Brief:
Among the lines below, count those with "Abogados". Give only the number.

Collected data
▽
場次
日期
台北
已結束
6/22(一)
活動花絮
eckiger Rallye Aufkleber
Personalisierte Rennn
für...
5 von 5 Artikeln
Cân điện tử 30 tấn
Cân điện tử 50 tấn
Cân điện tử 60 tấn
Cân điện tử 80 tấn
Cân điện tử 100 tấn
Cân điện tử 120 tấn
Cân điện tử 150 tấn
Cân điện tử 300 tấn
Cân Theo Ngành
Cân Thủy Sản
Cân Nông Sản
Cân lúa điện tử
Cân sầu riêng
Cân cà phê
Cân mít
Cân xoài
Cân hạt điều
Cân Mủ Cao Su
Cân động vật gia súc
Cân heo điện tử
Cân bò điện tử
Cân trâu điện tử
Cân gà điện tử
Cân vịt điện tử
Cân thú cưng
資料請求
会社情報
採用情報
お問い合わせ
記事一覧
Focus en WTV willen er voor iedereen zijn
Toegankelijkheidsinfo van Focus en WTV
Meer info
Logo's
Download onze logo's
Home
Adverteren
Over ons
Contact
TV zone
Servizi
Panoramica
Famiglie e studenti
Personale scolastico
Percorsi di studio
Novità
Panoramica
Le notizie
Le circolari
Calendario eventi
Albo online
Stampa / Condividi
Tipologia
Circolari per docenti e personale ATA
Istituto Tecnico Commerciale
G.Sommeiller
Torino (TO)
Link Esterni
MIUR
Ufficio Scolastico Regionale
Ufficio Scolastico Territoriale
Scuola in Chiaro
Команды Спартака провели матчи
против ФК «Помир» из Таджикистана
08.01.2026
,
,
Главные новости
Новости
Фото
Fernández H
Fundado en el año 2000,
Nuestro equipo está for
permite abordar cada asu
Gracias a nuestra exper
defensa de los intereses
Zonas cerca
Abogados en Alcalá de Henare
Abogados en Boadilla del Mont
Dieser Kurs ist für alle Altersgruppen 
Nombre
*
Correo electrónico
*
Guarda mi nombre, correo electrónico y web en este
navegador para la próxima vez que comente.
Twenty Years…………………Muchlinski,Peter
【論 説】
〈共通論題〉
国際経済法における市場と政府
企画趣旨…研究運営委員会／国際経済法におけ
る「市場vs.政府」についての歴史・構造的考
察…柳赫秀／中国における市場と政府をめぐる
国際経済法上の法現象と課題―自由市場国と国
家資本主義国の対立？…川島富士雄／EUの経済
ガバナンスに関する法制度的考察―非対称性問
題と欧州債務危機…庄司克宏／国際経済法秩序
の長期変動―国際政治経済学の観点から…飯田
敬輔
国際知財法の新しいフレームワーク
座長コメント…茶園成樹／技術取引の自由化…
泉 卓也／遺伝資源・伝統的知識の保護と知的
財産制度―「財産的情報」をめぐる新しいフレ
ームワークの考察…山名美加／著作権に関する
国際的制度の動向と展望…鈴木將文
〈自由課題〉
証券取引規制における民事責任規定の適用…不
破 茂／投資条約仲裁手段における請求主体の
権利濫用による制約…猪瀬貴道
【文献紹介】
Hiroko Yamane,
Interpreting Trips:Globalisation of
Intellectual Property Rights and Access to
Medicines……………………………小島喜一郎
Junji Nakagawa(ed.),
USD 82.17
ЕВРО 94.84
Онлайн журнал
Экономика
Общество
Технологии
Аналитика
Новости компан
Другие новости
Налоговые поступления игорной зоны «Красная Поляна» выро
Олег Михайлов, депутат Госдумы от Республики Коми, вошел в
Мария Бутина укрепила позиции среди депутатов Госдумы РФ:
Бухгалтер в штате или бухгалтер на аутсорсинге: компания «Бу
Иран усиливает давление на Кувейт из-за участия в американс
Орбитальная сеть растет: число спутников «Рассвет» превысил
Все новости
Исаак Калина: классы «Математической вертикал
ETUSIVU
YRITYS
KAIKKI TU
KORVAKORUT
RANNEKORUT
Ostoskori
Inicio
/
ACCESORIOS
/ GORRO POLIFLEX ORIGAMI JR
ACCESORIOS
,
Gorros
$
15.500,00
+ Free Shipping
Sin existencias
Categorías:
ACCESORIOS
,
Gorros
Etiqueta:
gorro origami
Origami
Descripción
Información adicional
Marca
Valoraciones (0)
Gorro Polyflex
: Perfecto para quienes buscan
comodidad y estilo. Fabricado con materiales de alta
△
Written response:
2